Task material below:

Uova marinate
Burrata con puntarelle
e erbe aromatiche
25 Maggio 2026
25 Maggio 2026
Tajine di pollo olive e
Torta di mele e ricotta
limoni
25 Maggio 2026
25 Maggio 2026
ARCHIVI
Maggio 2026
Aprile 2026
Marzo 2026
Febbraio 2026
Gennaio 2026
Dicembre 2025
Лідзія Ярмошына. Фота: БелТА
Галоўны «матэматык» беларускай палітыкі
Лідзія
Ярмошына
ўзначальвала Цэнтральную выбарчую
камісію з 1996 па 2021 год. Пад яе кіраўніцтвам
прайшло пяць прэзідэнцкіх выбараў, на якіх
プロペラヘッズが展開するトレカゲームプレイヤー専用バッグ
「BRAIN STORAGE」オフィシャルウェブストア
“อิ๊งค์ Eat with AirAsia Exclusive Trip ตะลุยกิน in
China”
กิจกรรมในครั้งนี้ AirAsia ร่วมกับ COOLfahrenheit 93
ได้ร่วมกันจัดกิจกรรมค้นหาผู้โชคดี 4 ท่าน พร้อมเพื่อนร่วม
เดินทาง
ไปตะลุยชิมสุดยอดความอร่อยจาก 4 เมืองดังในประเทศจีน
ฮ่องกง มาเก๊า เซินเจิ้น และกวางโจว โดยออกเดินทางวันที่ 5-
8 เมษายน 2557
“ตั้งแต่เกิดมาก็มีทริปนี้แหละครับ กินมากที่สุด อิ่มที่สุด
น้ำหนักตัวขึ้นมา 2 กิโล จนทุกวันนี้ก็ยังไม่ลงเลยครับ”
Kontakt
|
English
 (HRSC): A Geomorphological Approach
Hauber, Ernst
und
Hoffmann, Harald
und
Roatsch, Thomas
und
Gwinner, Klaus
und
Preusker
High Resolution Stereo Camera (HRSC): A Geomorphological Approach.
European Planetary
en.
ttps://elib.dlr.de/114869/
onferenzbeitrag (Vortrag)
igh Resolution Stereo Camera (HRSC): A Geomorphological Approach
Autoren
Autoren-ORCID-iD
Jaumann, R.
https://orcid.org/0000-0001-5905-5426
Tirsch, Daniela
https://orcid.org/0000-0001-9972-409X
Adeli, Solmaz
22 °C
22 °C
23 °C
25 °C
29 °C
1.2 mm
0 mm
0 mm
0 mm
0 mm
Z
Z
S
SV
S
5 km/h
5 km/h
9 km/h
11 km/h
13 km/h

End of Task material.

Write down again the exact lines running from the beginning of the data to the line containing "Лідзія Ярмошына. Фота: БелТА", with both ends included.

Uova marinate
Burrata con puntarelle
e erbe aromatiche
25 Maggio 2026
25 Maggio 2026
Tajine di pollo olive e
Torta di mele e ricotta
limoni
25 Maggio 2026
25 Maggio 2026
ARCHIVI
Maggio 2026
Aprile 2026
Marzo 2026
Febbraio 2026
Gennaio 2026
Dicembre 2025
Лідзія Ярмошына. Фота: БелТА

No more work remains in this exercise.